Data records:

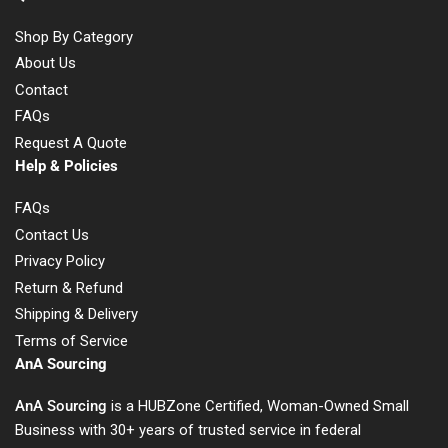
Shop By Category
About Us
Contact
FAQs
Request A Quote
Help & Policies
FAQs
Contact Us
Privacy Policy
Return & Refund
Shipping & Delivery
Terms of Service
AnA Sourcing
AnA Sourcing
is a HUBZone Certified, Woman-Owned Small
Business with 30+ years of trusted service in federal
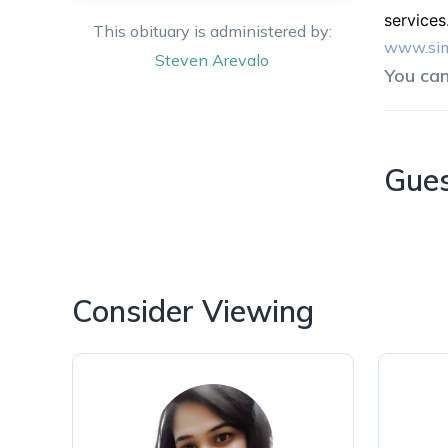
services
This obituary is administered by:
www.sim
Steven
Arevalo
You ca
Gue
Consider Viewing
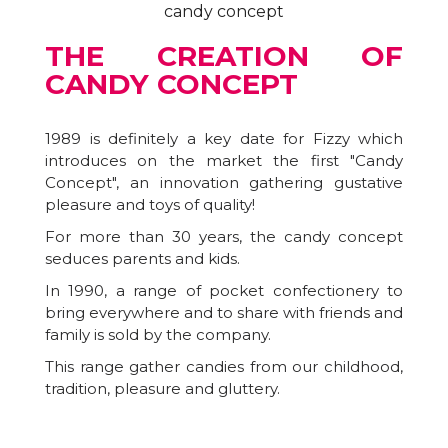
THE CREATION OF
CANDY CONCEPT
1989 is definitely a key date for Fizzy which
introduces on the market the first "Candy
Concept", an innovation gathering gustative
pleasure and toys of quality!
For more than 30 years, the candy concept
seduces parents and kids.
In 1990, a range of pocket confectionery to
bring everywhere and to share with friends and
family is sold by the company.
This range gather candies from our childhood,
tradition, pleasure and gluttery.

What the task asks:
Repeat the records above exactly. No pictures go into the repeat.

Exercise result:
Shop By Category
About Us
Contact
FAQs
Request A Quote
Help & Policies
FAQs
Contact Us
Privacy Policy
Return & Refund
Shipping & Delivery
Terms of Service
AnA Sourcing
AnA Sourcing
is a HUBZone Certified, Woman-Owned Small
Business with 30+ years of trusted service in federal
services
This obituary is administered by:
www.sim
Steven
Arevalo
You ca
Gue
Consider Viewing
THE CREATION OF
CANDY CONCEPT
1989 is definitely a key date for Fizzy which
introduces on the market the first "Candy
Concept", an innovation gathering gustative
pleasure and toys of quality!
For more than 30 years, the candy concept
seduces parents and kids.
In 1990, a range of pocket confectionery to
bring everywhere and to share with friends and
family is sold by the company.
This range gather candies from our childhood,
tradition, pleasure and gluttery.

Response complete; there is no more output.